Exercise —
Every line of the listing below should come back exactly as written, with no images.

Information shown —
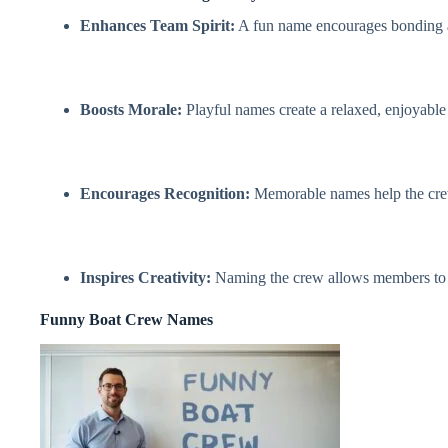
Enhances Team Spirit:
A fun name encourages bonding 
Boosts Morale:
Playful names create a relaxed, enjoyable
Encourages Recognition:
Memorable names help the crew s
Inspires Creativity:
Naming the crew allows members to ex
Funny Boat Crew Names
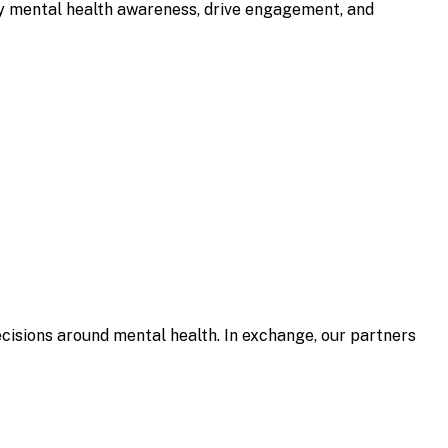
ify mental health awareness, drive engagement, and
isions around mental health. In exchange, our partners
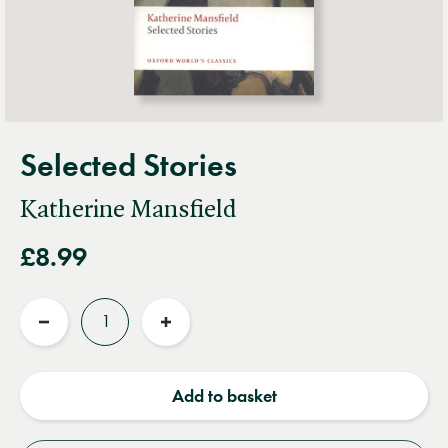
Selected Stories
Katherine Mansfield
£8.99
Quantity
Reduce
Increase
quantity
quantity
Add to basket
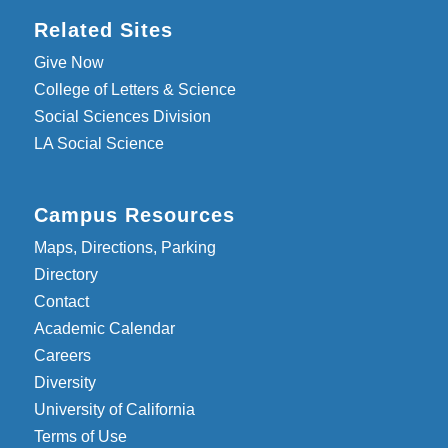
Related Sites
Give Now
College of Letters & Science
Social Sciences Division
LA Social Science
Campus Resources
Maps, Directions, Parking
Directory
Contact
Academic Calendar
Careers
Diversity
University of California
Terms of Use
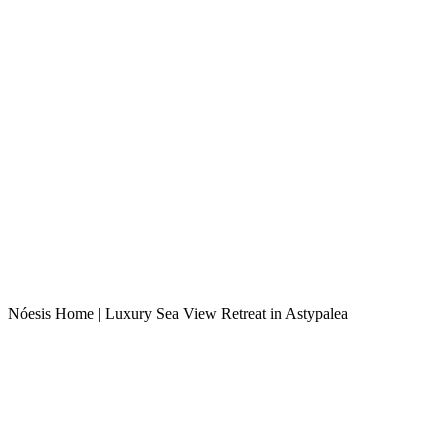
Nóesis Home | Luxury Sea View Retreat in Astypalea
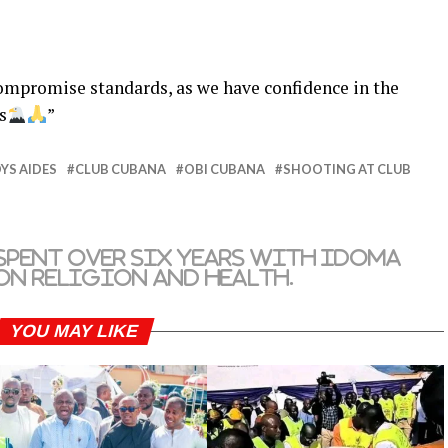
ompromise standards, as we have confidence in the
s
”
YS AIDES
CLUB CUBANA
OBI CUBANA
SHOOTING AT CLUB
spent over six years with Idoma
 on religion and health.
YOU MAY LIKE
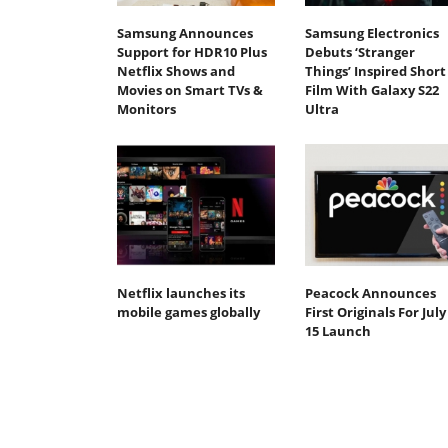
Samsung Announces
Samsung Electronics
Support for HDR10 Plus
Debuts ‘Stranger
Netflix Shows and
Things’ Inspired Short
Movies on Smart TVs &
Film With Galaxy S22
Monitors
Ultra
Netflix launches its
Peacock Announces
mobile games globally
First Originals For July
15 Launch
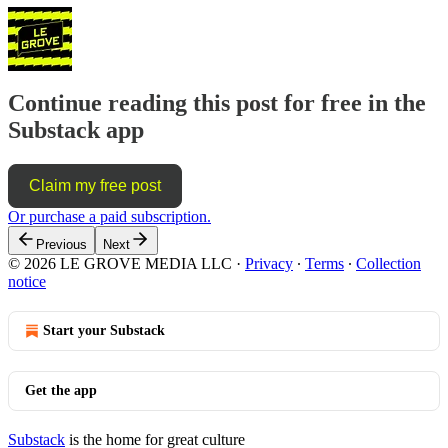
Continue reading this post for free in the
Substack app
Claim my free post
Or purchase a paid subscription.
Previous
Next
© 2026 LE GROVE MEDIA LLC
·
Privacy
∙
Terms
∙
Collection
notice
Start your Substack
Get the app
Substack
is the home for great culture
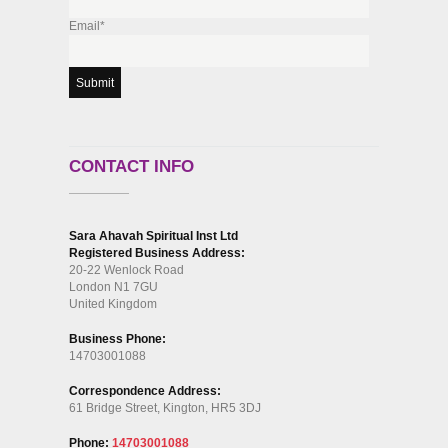
Email*
CONTACT INFO
Sara Ahavah Spiritual Inst Ltd
Registered Business Address:
20-22 Wenlock Road
London N1 7GU
United Kingdom
Business Phone:
14703001088
Correspondence Address:
61 Bridge Street, Kington, HR5 3DJ
Phone:
14703001088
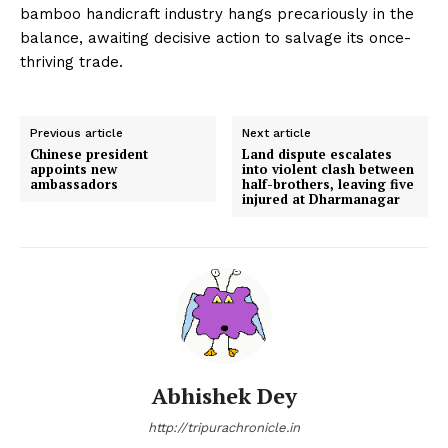
bamboo handicraft industry hangs precariously in the
balance, awaiting decisive action to salvage its once-
thriving trade.
Previous article
Next article
Chinese president
Land dispute escalates
appoints new
into violent clash between
ambassadors
half-brothers, leaving five
injured at Dharmanagar
Abhishek Dey
http://tripurachronicle.in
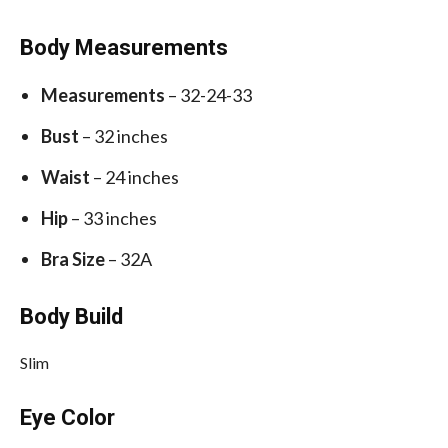
Body Measurements
Measurements
– 32-24-33
Bust
– 32 inches
Waist
– 24 inches
Hip
– 33 inches
Bra Size
– 32A
Body Build
Slim
Eye Color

Result of this task —
Enhances Team Spirit:
A fun name encourages bonding 
Boosts Morale:
Playful names create a relaxed, enjoyable
Encourages Recognition:
Memorable names help the crew s
Inspires Creativity:
Naming the crew allows members to ex
Funny Boat Crew Names
ify mental health awareness, drive engagement, and
isions around mental health. In exchange, our partners
Selected Stories
Katherine Mansfield
£8.99
Quantity
Reduce
Increase
quantity
quantity
Add to basket
Related Sites
Give Now
College of Letters & Science
Social Sciences Division
LA Social Science
Campus Resources
Maps, Directions, Parking
Directory
Contact
Academic Calendar
Careers
Diversity
University of California
Terms of Use
Nóesis Home | Luxury Sea View Retreat in Astypalea
ompromise standards, as we have confidence in the
s
”
YS AIDES
CLUB CUBANA
OBI CUBANA
SHOOTING AT CLUB
spent over six years with Idoma
 on religion and health.
YOU MAY LIKE
Samsung Announces
Samsung Electronics
Support for HDR10 Plus
Debuts ‘Stranger
Netflix Shows and
Things’ Inspired Short
Movies on Smart TVs &
Film With Galaxy S22
Monitors
Ultra
Netflix launches its
Peacock Announces
mobile games globally
First Originals For July
15 Launch
Continue reading this post for free in the
Substack app
Claim my free post
Or purchase a paid subscription.
Previous
Next
© 2026 LE GROVE MEDIA LLC
·
Privacy
∙
Terms
∙
Collection
notice
Start your Substack
Get the app
Substack
is the home for great culture
Email*
CONTACT INFO
Sara Ahavah Spiritual Inst Ltd
Registered Business Address:
20-22 Wenlock Road
London N1 7GU
United Kingdom
Business Phone:
14703001088
Correspondence Address:
61 Bridge Street, Kington, HR5 3DJ
Phone:
14703001088
bamboo handicraft industry hangs precariously in the
balance, awaiting decisive action to salvage its once-
thriving trade.
Previous article
Next article
Chinese president
Land dispute escalates
appoints new
into violent clash between
ambassadors
half-brothers, leaving five
injured at Dharmanagar
Abhishek Dey
http://tripurachronicle.in
Body Measurements
Measurements
– 32-24-33
Bust
– 32 inches
Waist
– 24 inches
Hip
– 33 inches
Bra Size
– 32A
Body Build
Slim
Eye Color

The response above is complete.